Então, como é Silveira? Foi construída num vale, circundado por montes, mais elevados do lado de Sabugal. Poder-se-ia dizer que se situa numa cratera de vulcão caso tivesse existido algum aqui. As ruas principais estão dispostas de norte para sul, situando-se o edifício da Câmara, onde trabalha o Mayor, no topo norte. Imaginado a cidade como um corpo deitado de barriga para cima, a cabeça estaria ligeiramente inclinada para a sua direita. Na verdade, todo o corpo faz como que um arco.

Há uma rua principal, onde se situa a cadeia anexa à Câmara. Bastante conveniente. Mais ainda quando a única funerária se situa entre esta e o grandioso hospital, que chega a estar uma semana sem doentes. Ah, povo mais saudável!

Ou seja, os principais edifícios administrativos e de serviços públicos estão todos juntos. Curiosamente o liceu, outro grandioso edifício, mesmo grandioso em relação ao tamanho e arquitectura, ora este edifício situa-se, pasme-se, no lado oposto da cidade. É evidente para todos que aquela gente, deambulando por esse espaço, é perigosa e barulhenta. Os altos e misteriosos destinos da nação silveirense não podem ser incomodados por essa gente perigosíssima. Do outro lado da cidade olhamos com desdém, mesmo desprezo, para essa discriminação. E não venham para cá com a história de que o liceu precisava de muito espaço, dando a entender que não havia na zona in da cidade. A cidade foi construída de raiz, projectada de uma só vez, bastava reservar um espaço, nem que fosse a meio da rua principal. Mas não, lá para o fundo se faz favor. E não pia. Também não se entende, não entendo, porquê que não há edifícios em frente à cadeia, à funerária e ao hospital. Admito que está bonita a rua ali naquela ponto, pois em frente está o rio. Mas do outro lado da margem, não há nada, só um arrozal e mais em frente um monte cheio de árvores. Tudo verde. Só verde.
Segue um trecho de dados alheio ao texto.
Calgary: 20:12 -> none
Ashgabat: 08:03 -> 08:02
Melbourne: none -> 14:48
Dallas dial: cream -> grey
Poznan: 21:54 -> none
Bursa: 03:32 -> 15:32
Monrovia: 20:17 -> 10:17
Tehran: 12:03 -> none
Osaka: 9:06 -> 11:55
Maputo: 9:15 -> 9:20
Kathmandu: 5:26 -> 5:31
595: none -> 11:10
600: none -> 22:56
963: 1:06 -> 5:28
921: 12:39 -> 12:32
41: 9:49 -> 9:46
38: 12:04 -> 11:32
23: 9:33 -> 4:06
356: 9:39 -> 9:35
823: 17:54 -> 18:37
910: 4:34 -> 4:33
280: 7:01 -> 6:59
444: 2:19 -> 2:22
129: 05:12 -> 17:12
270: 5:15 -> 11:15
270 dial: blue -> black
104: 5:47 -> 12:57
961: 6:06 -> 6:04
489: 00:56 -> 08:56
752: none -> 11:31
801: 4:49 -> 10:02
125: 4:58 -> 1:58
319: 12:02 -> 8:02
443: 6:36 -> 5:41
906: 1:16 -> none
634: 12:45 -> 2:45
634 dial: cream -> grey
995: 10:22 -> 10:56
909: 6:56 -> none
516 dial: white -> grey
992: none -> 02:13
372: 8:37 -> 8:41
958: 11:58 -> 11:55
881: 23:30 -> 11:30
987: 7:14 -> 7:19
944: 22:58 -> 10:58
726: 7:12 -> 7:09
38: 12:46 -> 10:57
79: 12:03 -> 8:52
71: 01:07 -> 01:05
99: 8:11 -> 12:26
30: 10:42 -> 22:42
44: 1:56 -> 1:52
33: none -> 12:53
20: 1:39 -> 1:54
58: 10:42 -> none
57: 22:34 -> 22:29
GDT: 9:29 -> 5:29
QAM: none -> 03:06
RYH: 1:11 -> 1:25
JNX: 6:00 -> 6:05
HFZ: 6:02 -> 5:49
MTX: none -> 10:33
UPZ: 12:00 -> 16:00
O primeiro edifício oposto ao hospital é a igreja. Como a América é o berço da democracia, democracia e mais um montão de coisas que existiam há séculos, até milénios, mas que foram eles que descobriram. O que nós seriamos sem eles? Como são esse verídico berço, o nosso querido Teotónio determinou que fosse construída uma sinagoga ao lado da igreja (que pouco depois se transformou num banco por falta de adeptos e excesso que dinheiro silveirense [sim nós temos uma moeda própria, essa moeda mundialmente poderosa, com o singelo nome de Silva, uma Silva valia no início dois tostões: vinte centavos no tempo dos escudos e um cagagésimo no tempo dos euros]) e mais um espaço livre para mais alguma confissão religiosa que surgisse depois. Enfim, está tudo muito bem organizado.